In the intensification block work up to a 3 rep max but drop the assistance to 6-8 reps on high intensity exercises and then 10-15 reps for low intensity exercises. All while eating about 3500 calories a day.

Would this be the best way to gain weight? [/quote]

Instead of prescribing some random calorie diet to you… get on Amazon.com and buy ‘Power Eating’ and ‘Nutrient Timing.’ Do both of those until you get fucking gigantic.

Max Effort work is not good for size. A lot of people that I put through accumulation block gains 5-10 pounds per cycle just because of the high volume on DE day. My suggestion for using assistance work for size:

Dont worry about reps, they don’t matter. Do sets for time (30s week 1, 45s week 2, 60s week 3) with the heaviest weight you can hold onto for the entire time period. Only do this in the accumulation block, do high rep work for the intensification. Time under tension = size. Set and rep schemes=someone trying to sell you something.

[quote]StormTheBeach wrote:

[quote]Vladamir wrote:
Im trying to gain weight so I was thinking during accumulation block work up to a 5 rep max, and for assitance go for around 8-10 reps on the high intensity exercises and 15-20 reps on low intensity exercises.

In the intensification block work up to a 3 rep max but drop the assistance to 6-8 reps on high intensity exercises and then 10-15 reps for low intensity exercises. All while eating about 3500 calories a day.

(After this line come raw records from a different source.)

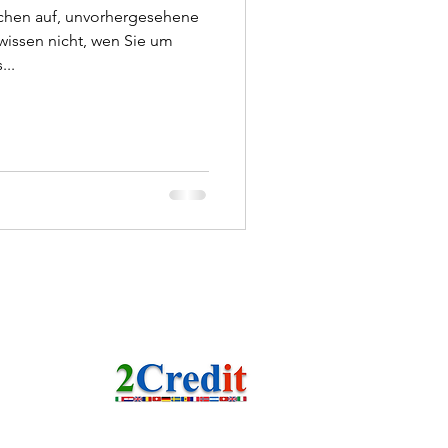
uchen auf, unvorhergesehene
issen nicht, wen Sie um
...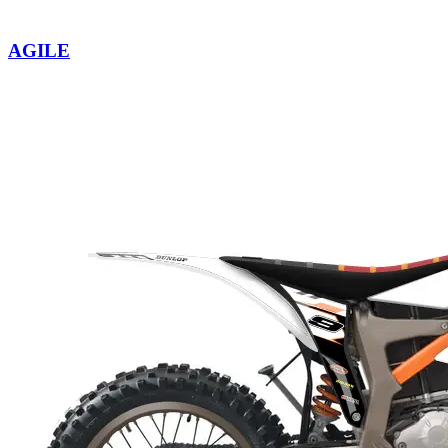
AGILE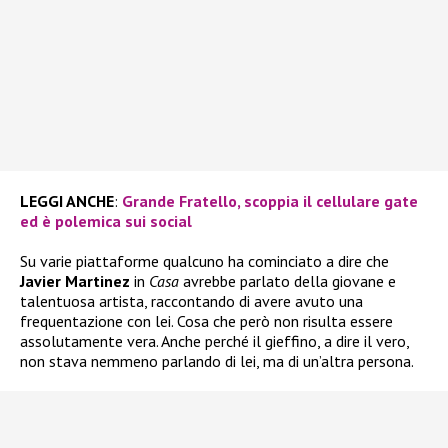
LEGGI ANCHE
:
Grande Fratello, scoppia il cellulare gate
ed è polemica sui social
Su varie piattaforme qualcuno ha cominciato a dire che
Javier Martinez
in
Casa
avrebbe parlato della giovane e
talentuosa artista, raccontando di avere avuto una
frequentazione con lei. Cosa che però non risulta essere
assolutamente vera. Anche perché il gieffino, a dire il vero,
non stava nemmeno parlando di lei, ma di un’altra persona.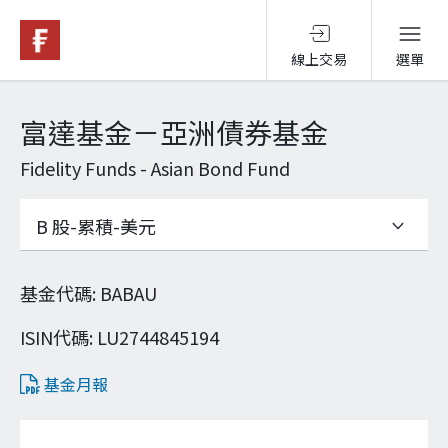
線上交易
選單
基金與配息
富達基金－亞洲債券基金
Fidelity Funds - Asian Bond Fund
永續投資
投資洞見
基金代碼
:
BABAU
投資解決方案
ISIN代碼
:
LU2744845194
基金月報
關於富達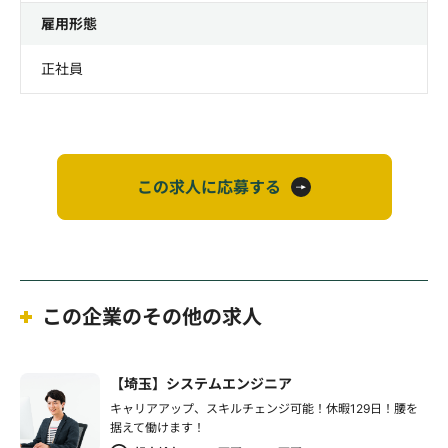
雇用形態
正社員
この求人に応募する
この企業のその他の求人
【埼玉】システムエンジニア
キャリアアップ、スキルチェンジ可能！休暇129日！腰を
据えて働けます！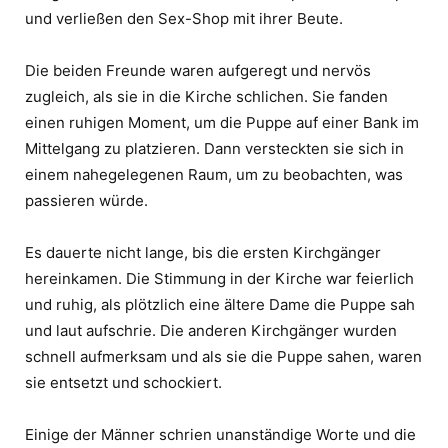
und verließen den Sex-Shop mit ihrer Beute.
Die beiden Freunde waren aufgeregt und nervös
zugleich, als sie in die Kirche schlichen. Sie fanden
einen ruhigen Moment, um die Puppe auf einer Bank im
Mittelgang zu platzieren. Dann versteckten sie sich in
einem nahegelegenen Raum, um zu beobachten, was
passieren würde.
Es dauerte nicht lange, bis die ersten Kirchgänger
hereinkamen. Die Stimmung in der Kirche war feierlich
und ruhig, als plötzlich eine ältere Dame die Puppe sah
und laut aufschrie. Die anderen Kirchgänger wurden
schnell aufmerksam und als sie die Puppe sahen, waren
sie entsetzt und schockiert.
Einige der Männer schrien unanständige Worte und die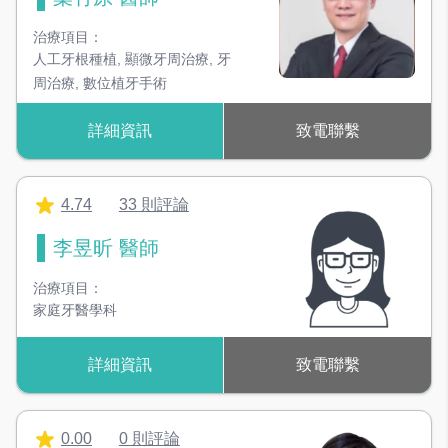
治療項目：
人工牙根種植
,
顯微牙周治療
,
牙
周治療
,
數位植牙手術
詳細資訊
致電聯繫
4.74
33 則評論
李昱昕 醫師
治療項目：
家庭牙醫學科
詳細資訊
致電聯繫
0.00
0 則評論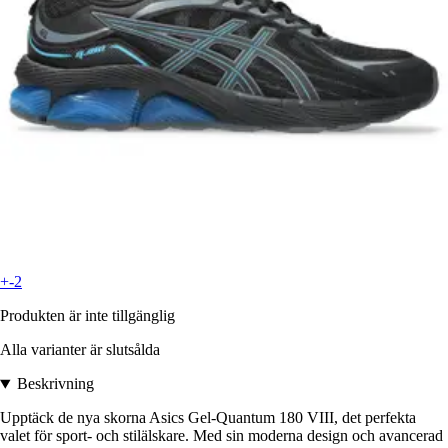
+-2
Produkten är inte tillgänglig
Alla varianter är slutsålda
Beskrivning
Upptäck de nya skorna Asics Gel-Quantum 180 VIII, det perfekta
valet för sport- och stilälskare. Med sin moderna design och avancerad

Would this be the best way to gain weight? [/quote]

Instead of prescribing some random calorie diet to you… get on Amazon.com and buy ‘Power Eating’ and ‘Nutrient Timing.’ Do both of those until you get fucking gigantic.

Max Effort work is not good for size. A lot of people that I put through accumulation block gains 5-10 pounds per cycle just because of the high volume on DE day. My suggestion for using assistance work for size:

Dont worry about reps, they don’t matter. Do sets for time (30s week 1, 45s week 2, 60s week 3) with the heaviest weight you can hold onto for the entire time period. Only do this in the accumulation block, do high rep work for the intensification. Time under tension = size. Set and rep schemes=someone trying to sell you something.[/quote]

Lol I noticed that. I was hungry as hell after the 20-25 sets of DE squats and benches. And I did gain about 7lbs when I finished my 6 week accumulation block. And now that I’m doing the intensification block, I’m just maintaining weight and don’t have the massive appetite.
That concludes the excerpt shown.